Страница 1 из 17
Глава 1. Испытание крестом
1995 год
Лето, полное всевозможных ароматов, уваривалось, как яблочное повидло. От зноя воздух тяжелел и зависал все время «между» – между крышами, скамейками, туями и клумбами с сиреневыми персидскими гвоздиками. Между калитками, колодцами, трамвайными путями, подъездами, павильонами и потными человеческими пальцами. Атмосфера напоминала полотно, которое можно натянуть на подрамник, или запотевшее кухонное стекло после всенощной варки холодца, а может быть крышу зимнего бассейна или стены теплиц, в которых выращивают ранний редис и огурцы с пупырышками. Хорошо пропеченное солнце каталось туда-сюда, как по узкоколейке и таранило жидкие облака.
Под университетом было шумно.
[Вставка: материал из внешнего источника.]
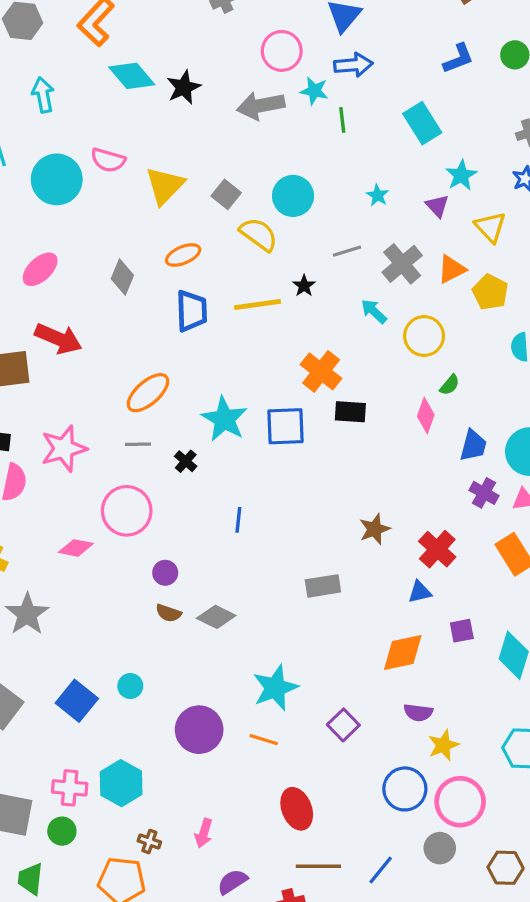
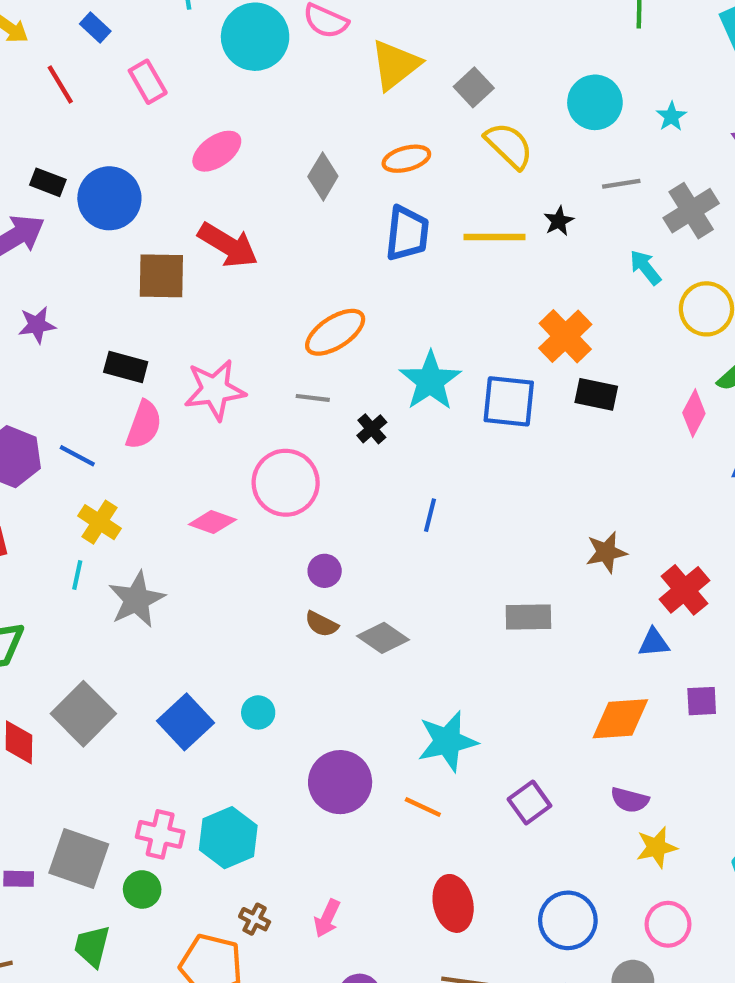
cyan circle: (293, 196) -> (595, 102), moved
blue circle: (405, 789) -> (568, 920), moved
pink circle: (460, 802) -> (668, 924), size x0.7

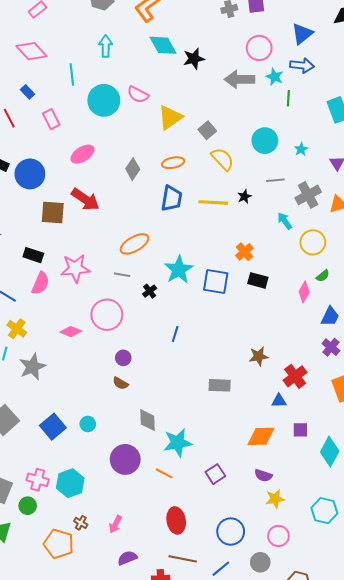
orange cross: (565, 336) -> (245, 252), size x0.7
gray diamond: (383, 638) -> (147, 420), moved, turned 50

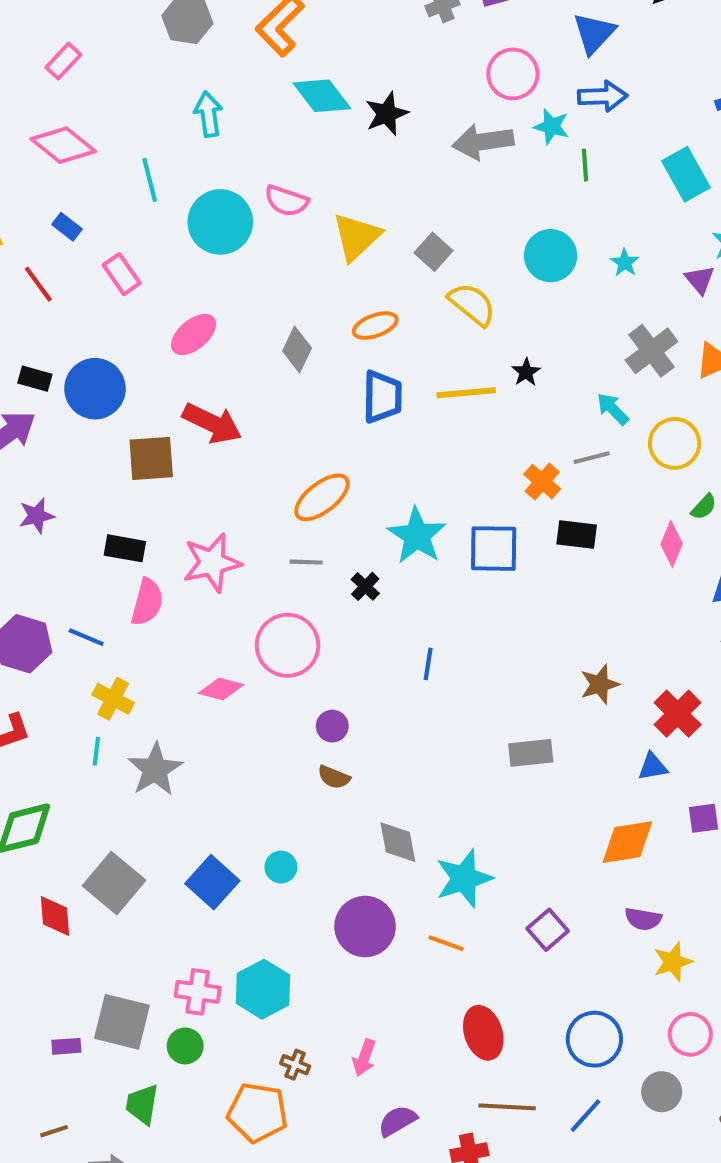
gray line: (275, 180) -> (592, 458), moved

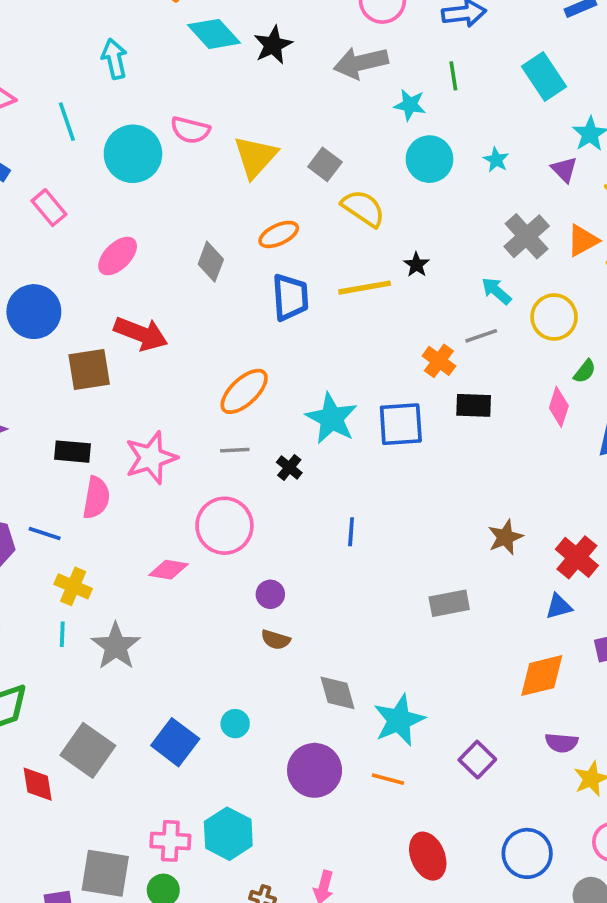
cyan star: (551, 126) -> (410, 105), moved

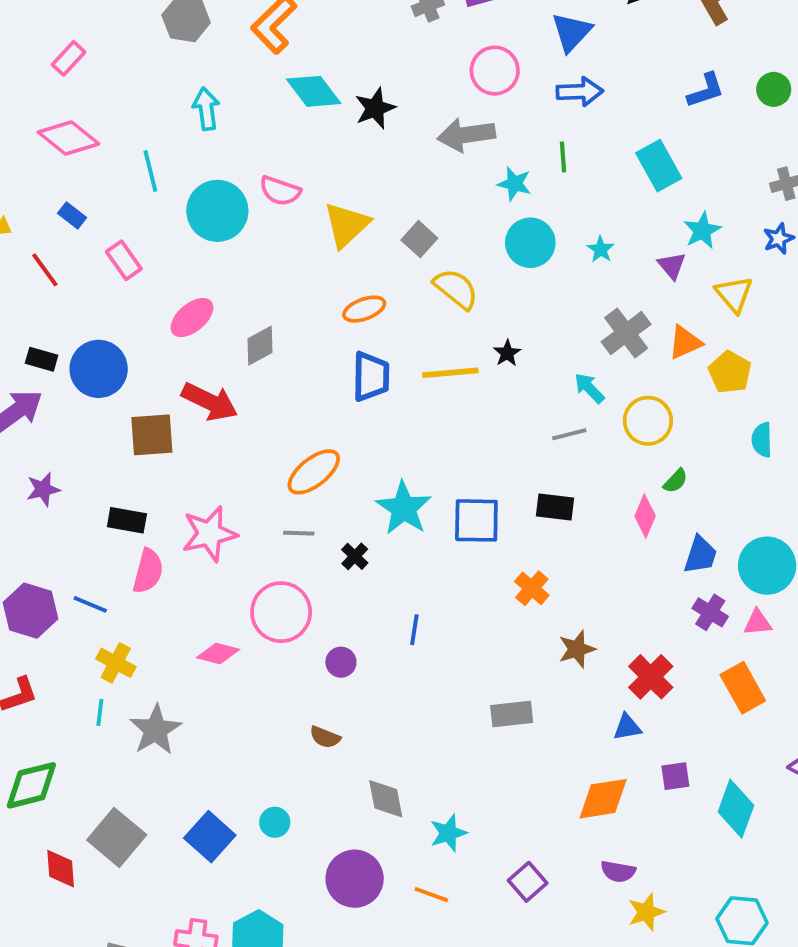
gray diamond: (211, 262) -> (260, 346), moved, turned 36
orange cross: (439, 361) -> (532, 588), moved
purple circle: (270, 594) -> (341, 662), moved
cyan star: (399, 720) -> (448, 833), size x0.7

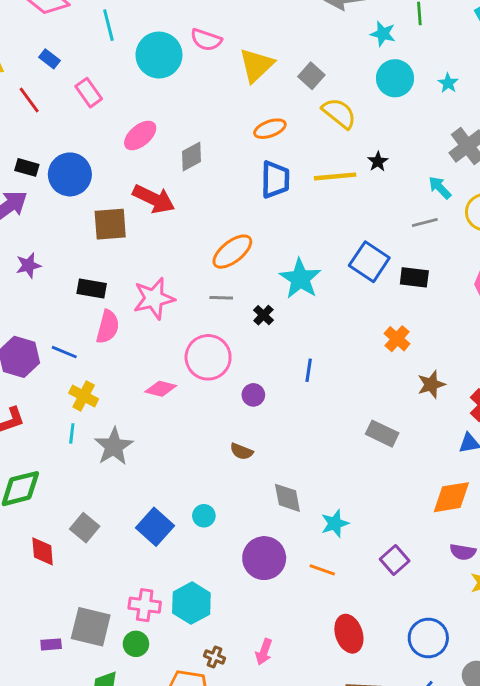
blue square: (476, 520) -> (369, 262), moved, turned 33
gray rectangle: (512, 714) -> (382, 434), turned 32
gray square: (117, 837) -> (85, 528), size x0.7

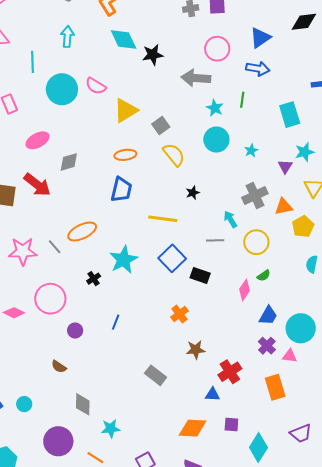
yellow line: (335, 176) -> (163, 219), moved
gray line: (221, 298) -> (55, 247), moved, turned 35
Абитуриенты, переминаясь с ноги на ногу и вытирая вспотевшие напряженные лбы, ждали начала вступительных экзаменов. Оглядывались по сторонам, знакомились и даже пробовали флиртовать. Пытались успокоить свои натянутые, как бельевые веревки, нервы. Одни продолжали пялиться в учебники, больше не различая ни правил, ни запятых, другие прятали шпаргалки, третьи с интересом рассматривали корпус с широкой, покатой крышей. Чуть дальше, в тени молодого липового сквера, стояли родители – мамы с высокими начесами и отцы в непривычных костюмных пиджаках. Они постоянно проверяли молнии на брюках и вздыхали. Зверски хотелось курить, а еще – кофе.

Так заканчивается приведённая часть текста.